Umfeld

Universität Hamburg, Ethnologie, Geographie, Geschichte, Linguistik, Literatur, Politikwissenschaften und Soziologie, Interdisziplinär, Regionalwissenschaften

10-14 Master- und Bachelor-Studierende

Durchführung: mehr als 3-mal,  30 LP für das Auslandssemester und 4 LP für die Vor- und Nachbereitung in Form von Seminaren

In welchem Umfeld habe ich mein Angebot zum forschenden Lernen umgesetzt?

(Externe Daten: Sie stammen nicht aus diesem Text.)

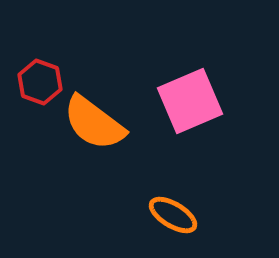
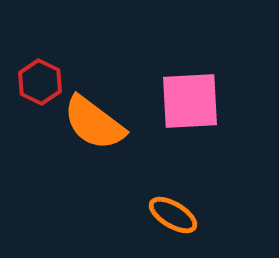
red hexagon: rotated 6 degrees clockwise
pink square: rotated 20 degrees clockwise
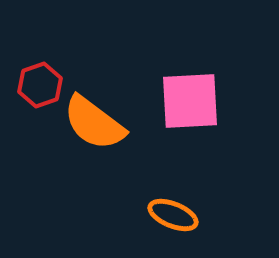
red hexagon: moved 3 px down; rotated 15 degrees clockwise
orange ellipse: rotated 9 degrees counterclockwise
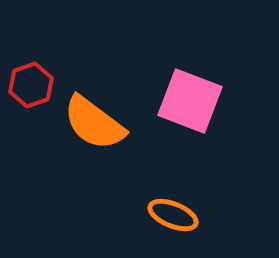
red hexagon: moved 9 px left
pink square: rotated 24 degrees clockwise
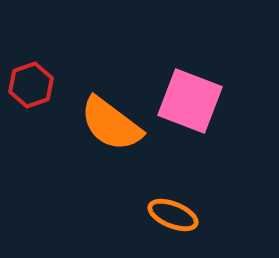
orange semicircle: moved 17 px right, 1 px down
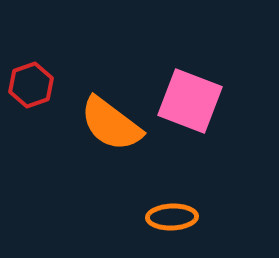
orange ellipse: moved 1 px left, 2 px down; rotated 24 degrees counterclockwise
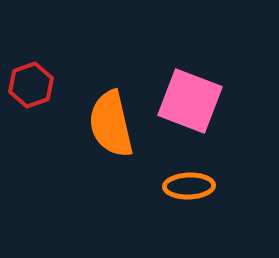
orange semicircle: rotated 40 degrees clockwise
orange ellipse: moved 17 px right, 31 px up
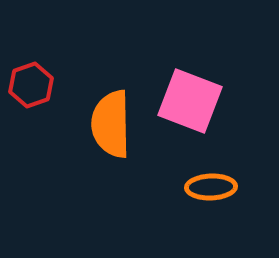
orange semicircle: rotated 12 degrees clockwise
orange ellipse: moved 22 px right, 1 px down
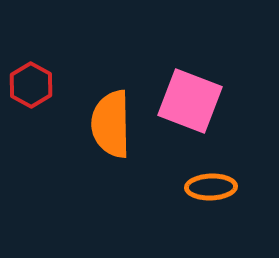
red hexagon: rotated 12 degrees counterclockwise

Das von uns praktizierte Format der Lehrforschungsreisen in Lateinamerika findet im Rahmen der BA-Nebenfach- und MA-Studiengänge der Lateinamerika-Studien der Universität Hamburg statt. Diese werden fachwissenschaftlich durch sieben Disziplinen getragen: Ethnologie, Geographie, Geschichte, Linguistik, Literatur, Politikwissenschaften und Soziologie. In diesem Erfahrungsbericht wird der Fokus auf das Master-Programm gelegt.

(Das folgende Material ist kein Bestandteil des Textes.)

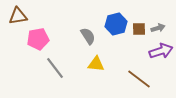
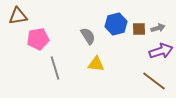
gray line: rotated 20 degrees clockwise
brown line: moved 15 px right, 2 px down
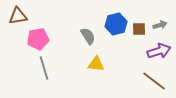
gray arrow: moved 2 px right, 3 px up
purple arrow: moved 2 px left
gray line: moved 11 px left
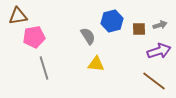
blue hexagon: moved 4 px left, 3 px up
pink pentagon: moved 4 px left, 2 px up
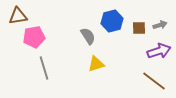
brown square: moved 1 px up
yellow triangle: rotated 24 degrees counterclockwise
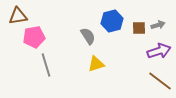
gray arrow: moved 2 px left
gray line: moved 2 px right, 3 px up
brown line: moved 6 px right
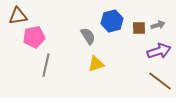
gray line: rotated 30 degrees clockwise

Unsere Lehrforschungsreisen sind ein optionales Angebot und können genutzt werden, um den obligatorischen Auslandsaufenthalt des Masterprogramms und den damit verbundenen Erwerb von 30 Credits zu erfüllen. Mit der Teilnahme an einer Lehrforschungsreise durchlaufen die Studierenden somit ein Format des forschenden Lernens unter Anleitung und persönlicher Betreuung durch Lehrende. Die eigenständige empirische Forschung ist dabei als Grundpfeiler der Veranstaltung zu verstehen. Kern des Lernformats ist, dass die Studierenden mit ihren unterschiedlichen (disziplinären) Vorkenntnissen und theoretischen Zugängen eigenständig forschen und dabei lernen, was es heißt, empirische Erhebungen im Ausland durchzuführen. Die Lehrforschungsreise bietet somit die Möglichkeit, im Verlauf des Studiums theoretisch erworbene thematische, methodische und methodologische Kenntnisse, sowie einen Modus des kritischen Hinterfragens und Reflektierens in der empirischen Praxis umzusetzen und zu vertiefen.

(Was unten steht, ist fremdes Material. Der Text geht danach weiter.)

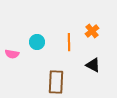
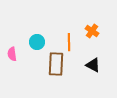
orange cross: rotated 16 degrees counterclockwise
pink semicircle: rotated 72 degrees clockwise
brown rectangle: moved 18 px up
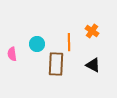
cyan circle: moved 2 px down
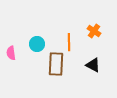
orange cross: moved 2 px right
pink semicircle: moved 1 px left, 1 px up
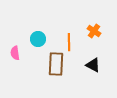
cyan circle: moved 1 px right, 5 px up
pink semicircle: moved 4 px right
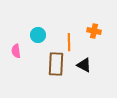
orange cross: rotated 24 degrees counterclockwise
cyan circle: moved 4 px up
pink semicircle: moved 1 px right, 2 px up
black triangle: moved 9 px left
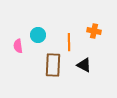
pink semicircle: moved 2 px right, 5 px up
brown rectangle: moved 3 px left, 1 px down
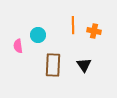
orange line: moved 4 px right, 17 px up
black triangle: rotated 28 degrees clockwise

Darüber hinaus können andere Studierende die Reise im Rahmen ihrer jeweiligen Forschungsmodule nutzen, sofern Plätze frei sind, oder am reinen Exkursions- und Kooperationsteil der Reise teilnehmen, um Einblicke in den akademischen Sektor und gesellschaftliche Dynamiken der jeweiligen Länder zu gewinnen und selbst in Austausch zu treten.

Umfeld

Grund

Persönliches professionelles Anliegen

Impuls aus meinem Umfeld

Was war der Grund dafür, dass ich mich für das forschende Lernen entschieden habe?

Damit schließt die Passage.